I observed several plants with groups of what appeared to be fruit flies buzzing around. Some authors have suggested the plant's thermogenic qualities provide a more attractive site for early season insects like these. Grimaldi & Jaenike (4) found that Skunk Cabbage is "a major breeding site" for one species of fly that "looks enough like Drosophila so that the casual observer might be confused" (5); I certainly wouldn't have known the difference! Whether these insects pollinate the flowers on the spadix is unclear.
Symplocarpus foetidus "ripe" & flowering spadix

The condition and maturity of the spadix and presence or absence of flowers was quite variable during my visit.  The following series of images shows a bit of this, as does the image above (with the dark brown spadix). However, very few spathes were open enough to easily reveal the contents. Even fewer were flowering, like the examples shown to the left. Several appeared to be just past and others much more so, while at least one spadix (below) seemed to still bedeveloping.

S. foetidus immature spadix
This ripening spadix was
lying in an open spathe,
like an Easter Egg waiting to be gathered
Bright yellow stamens exposed, zooming into these seems to show pollen that has
fallen onto the spadix surface 

North Carolina has the southernmost ranging populations of Skunk Cabbage is eastern North America. The species creeps into a few northern mountain counties in eastern Tennessee and western NC. Further east, there are 3 or 4 reported counties in the NC piedmont.  The site for these images is in Warren County, close to the Fall Line.  Although often considered a piedmont county, it sure felt like I was in the coastal plain.  The habitat was a non-alluvial wetland ranging from moist to mucky soils. Tulip Poplar & Red Maple were probably the dominant trees, but Black Gum and an occasional Pond Pine were present, Cane & White Bay Magnolia were common as well. Most of the plants were found in and around the muckiest and wettest area near the streamhead.

Skunk Cabbage habitat (Warren County); Feb 2015
most plants occurred above the standing water where a faintly developed "Y"
can be seen, just downstream a dense understory of cane develops

Skunk Cabbage habitat, same site as previous (April 2014)

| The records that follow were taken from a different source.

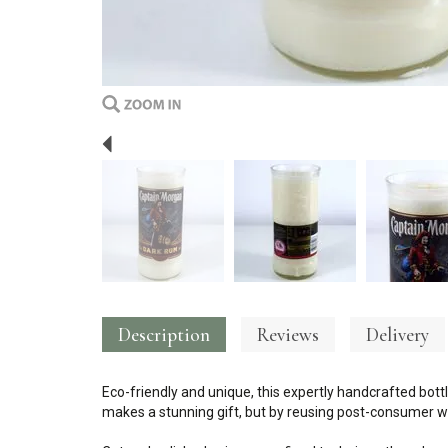
Previous
Description
Reviews
Delivery
Eco-friendly and unique, this expertly handcrafted bottl
makes a stunning gift, but by reusing post-consumer wa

(1) Jun Wen, R.K. Jansen, and K. Kilgore. 1996. Evolution of the Eastern Asian and Eastern North American disjunct genus Symplocarpus (Araceae): Insights from chloroplast DNA restriction site data. Biochemical Systematics & Ecology 24: 735-747.
(2) Seymour, R. S. 2004.  Dynamics and precision of thermoregulatory responses of eastern Skunk Cabbage. Plant, Cell,& Environment. 27: 1014-1022.
(3) R. S. Seymour & A.J. Blaylock. 1999. Switching off the heater: influence of ambient temperature on thermoregulation by eastern skunk cabbage (Symplocarpus foetidus). Journal of Experimental Botany 50: 1525-1532.
(4) D. Grimaldi & J. Jaenike. 1983. The Diptera Breeding on Skunk Cabbage, Symplocarpus foetidus (Araceae). Journal of the New York Entomological Society 91: 83-89.
(5) H. D. Stalker, 1945; On the Biology and Genetics of Scaptomyza graminum Fallen (Diptera: Drosophilidae).

Sunday, February 8, 2015

Crater the bay to restore it?

Carolina Bay wetland (1998);
the egg shaped, dark mass near the center of the image

Carolina Bays are enigmatic, isolated wetlands scattered across parts of the Atlantic Coastal Plain; enigmatic due, in part, to their characteristic northwest-southeast orientation, and ovoid shape, not to mention speculation as to their origin.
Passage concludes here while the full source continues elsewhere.